----- RECORDED INFORMATION -----

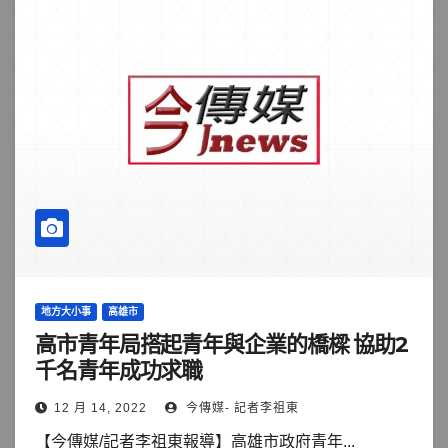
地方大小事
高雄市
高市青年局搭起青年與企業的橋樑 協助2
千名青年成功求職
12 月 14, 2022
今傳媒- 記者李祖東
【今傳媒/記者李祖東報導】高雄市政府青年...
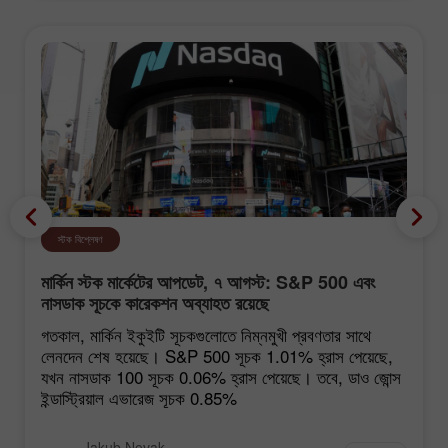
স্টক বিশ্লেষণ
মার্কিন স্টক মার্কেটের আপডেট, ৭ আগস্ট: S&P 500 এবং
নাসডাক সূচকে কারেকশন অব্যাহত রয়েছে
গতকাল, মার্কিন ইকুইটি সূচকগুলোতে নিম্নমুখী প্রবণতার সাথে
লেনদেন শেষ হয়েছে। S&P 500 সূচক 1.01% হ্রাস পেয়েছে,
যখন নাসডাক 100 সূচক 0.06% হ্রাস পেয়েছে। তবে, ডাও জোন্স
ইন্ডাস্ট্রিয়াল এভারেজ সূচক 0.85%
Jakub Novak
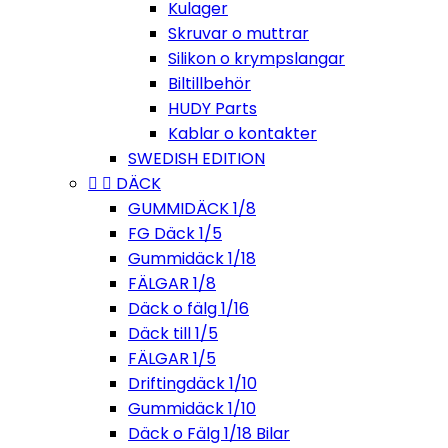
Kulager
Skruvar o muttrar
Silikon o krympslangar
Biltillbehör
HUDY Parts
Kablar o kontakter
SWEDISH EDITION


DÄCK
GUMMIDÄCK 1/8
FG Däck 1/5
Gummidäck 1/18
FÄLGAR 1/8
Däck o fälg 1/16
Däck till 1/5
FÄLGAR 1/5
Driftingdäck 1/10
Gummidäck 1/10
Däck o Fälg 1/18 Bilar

-----

**PROBLEM**: Hand back exactly the lines from the one with "গতকাল, মার্কিন ইকুইটি" through the last line of the data above, both ends included, with every picture left out.

**RESPONSE FOR THIS EXERCISE**:
গতকাল, মার্কিন ইকুইটি সূচকগুলোতে নিম্নমুখী প্রবণতার সাথে
লেনদেন শেষ হয়েছে। S&P 500 সূচক 1.01% হ্রাস পেয়েছে,
যখন নাসডাক 100 সূচক 0.06% হ্রাস পেয়েছে। তবে, ডাও জোন্স
ইন্ডাস্ট্রিয়াল এভারেজ সূচক 0.85%
Jakub Novak
Kulager
Skruvar o muttrar
Silikon o krympslangar
Biltillbehör
HUDY Parts
Kablar o kontakter
SWEDISH EDITION


DÄCK
GUMMIDÄCK 1/8
FG Däck 1/5
Gummidäck 1/18
FÄLGAR 1/8
Däck o fälg 1/16
Däck till 1/5
FÄLGAR 1/5
Driftingdäck 1/10
Gummidäck 1/10
Däck o Fälg 1/18 Bilar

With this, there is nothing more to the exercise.